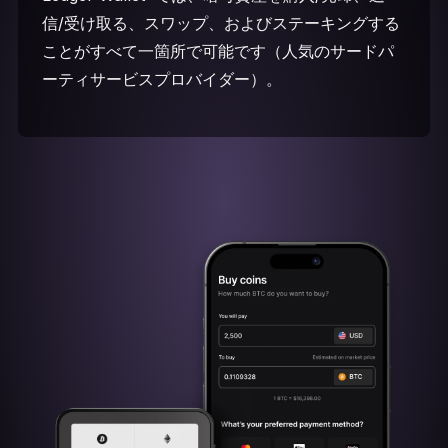
信/受け取る、スワップ、およびステーキングする
ことがすべて一箇所で可能です（人気のサードパ
ーティサービスプロバイダー）。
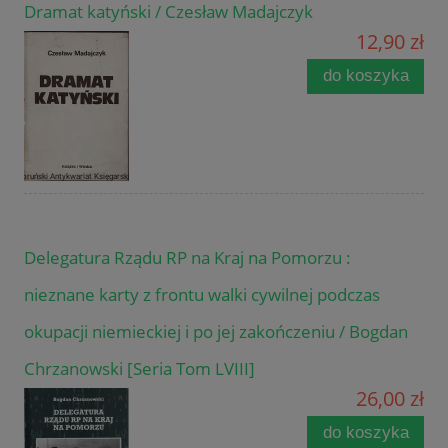
Dramat katyński / Czesław Madajczyk
12,90 zł
do koszyka
Delegatura Rządu RP na Kraj na Pomorzu :
nieznane karty z frontu walki cywilnej podczas
okupacji niemieckiej i po jej zakończeniu / Bogdan
Chrzanowski [Seria Tom LVIII]
26,00 zł
do koszyka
━━━━━━━━
Pictures are to be dropped, and every record is to be copied exactly.

Response area >>
信/受け取る、スワップ、およびステーキングする
ことがすべて一箇所で可能です（人気のサードパ
ーティサービスプロバイダー）。
Dramat katyński / Czesław Madajczyk
12,90 zł
do koszyka
Delegatura Rządu RP na Kraj na Pomorzu :
nieznane karty z frontu walki cywilnej podczas
okupacji niemieckiej i po jej zakończeniu / Bogdan
Chrzanowski [Seria Tom LVIII]
26,00 zł
do koszyka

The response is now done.